Mallorytown Landing Pavilion
Recognized Federal Heritage Building
St. Lawrence Islands National Park of Canada, Ontario
© Agence Parcs Canada / Parks Canada Agency, 1992.
Mallorytown Landing, St. Lawrence Islands National Park of Canada, Ontario
Treasury Board Policy on Management of Real Property
1904 to 1904
Event, Person, Organization:
John D. Warwick
Pavilion / Visitor Resource Centre
FHBRO Report Reference:
Description of Historic Place
The Mallorytown Landing Pavilion is situated on a rocky bluff on the riverfront in the St. Lawrence Islands National Park of Canada. It is an octagonal, single-storey wooden structure with an octagonal hipped roof that is used as a visitor centre. The building features large gabled dormers and heavy stone piers, two of which flank the main entrance, while the exterior walls are clad in clapboard siding. The designation is confined to the footprint of the building.
The Mallorytown Landing Pavilion is a Recognized Federal Heritage Building because of its historical associations, and its architectural and environmental values.
The Mallorytown Landing Pavilion is a very good example of a building associated with the development of Canada’s national park system and early Canadian tourism. It is also one of the best examples of a building associated with the development of recreational facilities by the federal government at the beginning of the 20th century as a result of increased public demands. The site was donated to the federal government and set aside for park use in 1904, in response to increasing private development in the Thousand Islands and concern over the lack of public park space. The Mallorytown Landing Pavilion was one of several picnic shelters commissioned by the Department of Indian Affairs in response to the public demand for camping and picnicking facilities. The Pavilion is one of the oldest picnic shelters in the national parks system.
The Mallorytown Landing Pavilion is a good example of the picturesque/rustic aesthetic used for recreational facilities in urban and suburban parks during the late 19th and early 20th centuries. The heavy stone piers conform to the dominant national park vocabulary of the period. Good functional design is seen in the interior configuration, while good craftsmanship is evidenced in the masonry.

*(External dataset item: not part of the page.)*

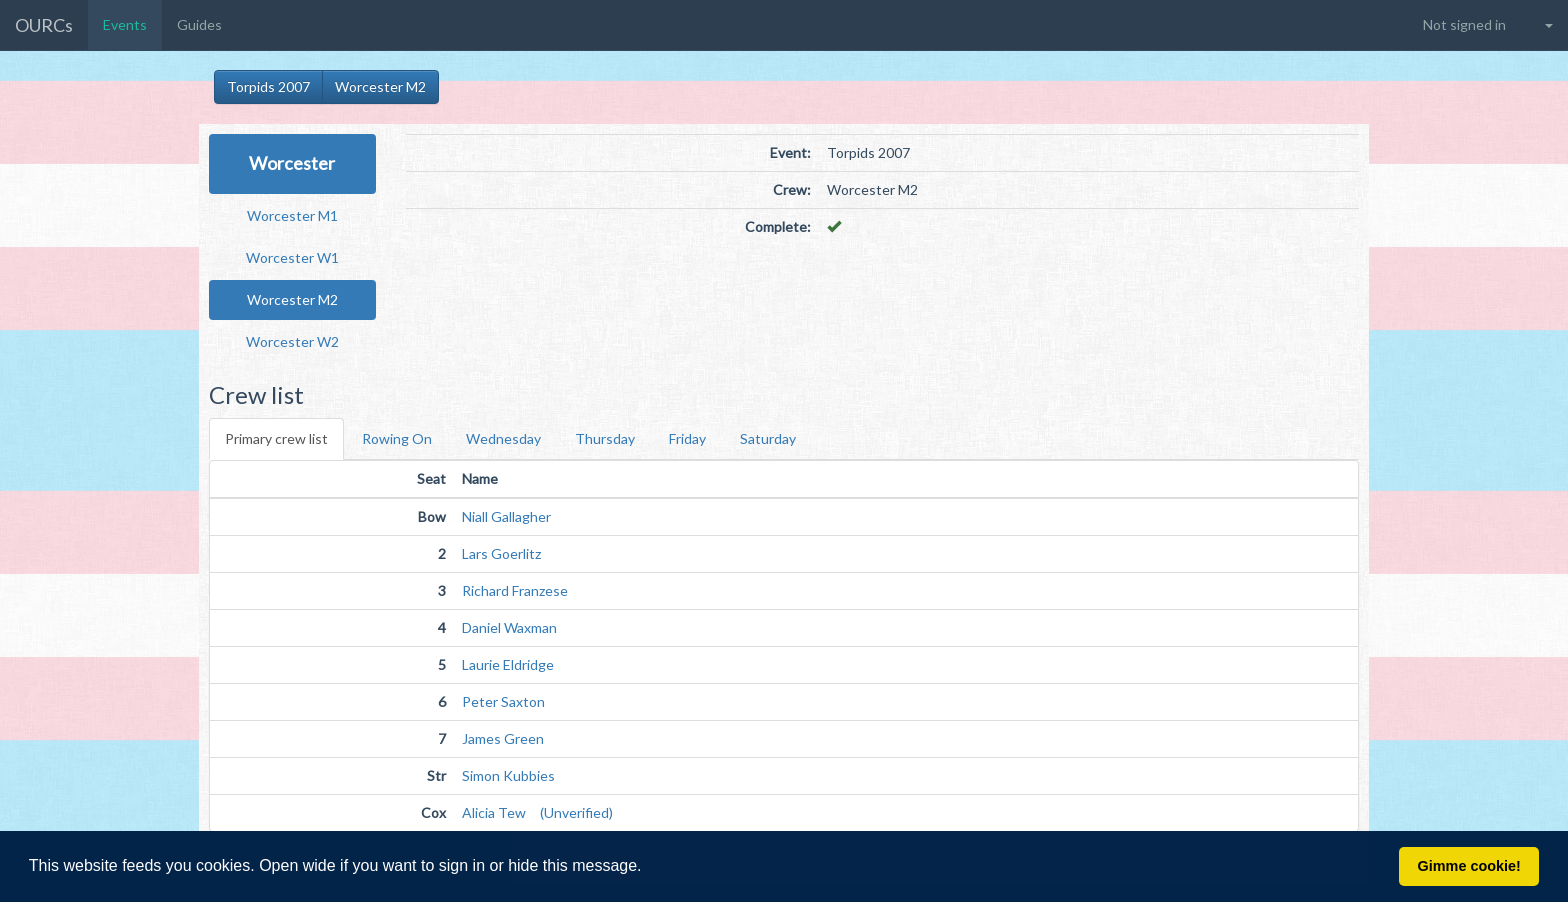 The width and height of the screenshot is (1568, 902). Describe the element at coordinates (292, 257) in the screenshot. I see `Worcester W1` at that location.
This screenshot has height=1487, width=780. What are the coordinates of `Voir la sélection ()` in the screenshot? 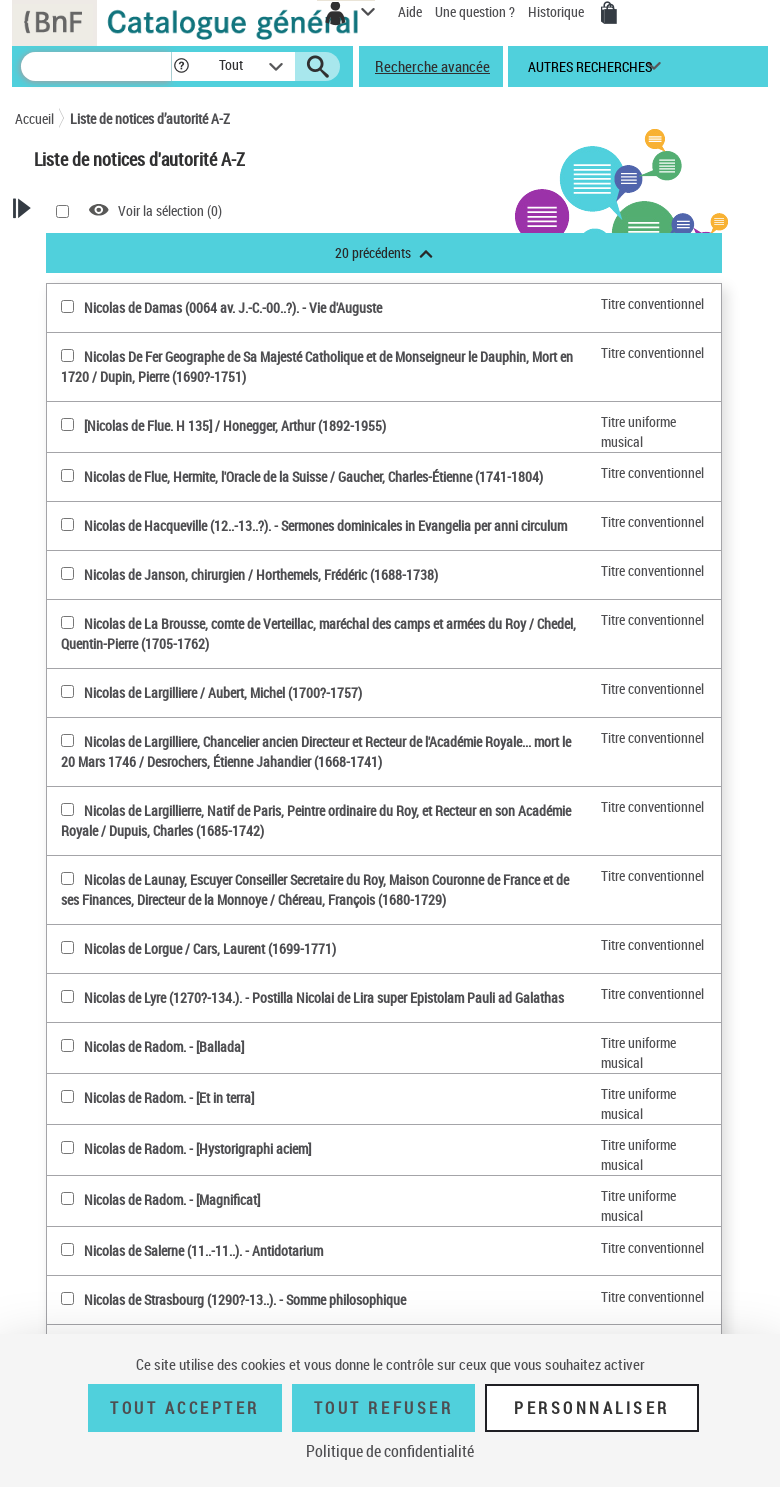 It's located at (170, 210).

The Mallorytown Landing Pavilion is compatible with the picturesque character of its riverfront setting and is a familiar landmark within the park.
Sources: Kate MacFarlane, Twenty Eight Buildings, St. Lawrence Islands National Park, Ontario, Federal Heritage Buildings Review Office, Reports 93-023 through 93-038; Mallorytown Landing Pavilion, St. Lawrence Islands National Park, Heritage Character Statement 93-026.
The character-defining elements of the Mallorytown Landing Pavilion should be respected.
Its good aesthetics, functional design and quality craftsmanship, for example: its direct aesthetic connections to urban park amenities of the period; its picturesque aesthetic as manifested in the octagonal hipped roof with large, gabled dormers and decorative, wooden rafter ends, and the heavy, stone piers.
The manner in which it reinforces the picturesque character of the setting as evidenced in: its location on a rocky bluff overlooking the St. Lawrence River; its relative absence of other structures in the immediate vicinity; its familiarity to park visitors and the local population.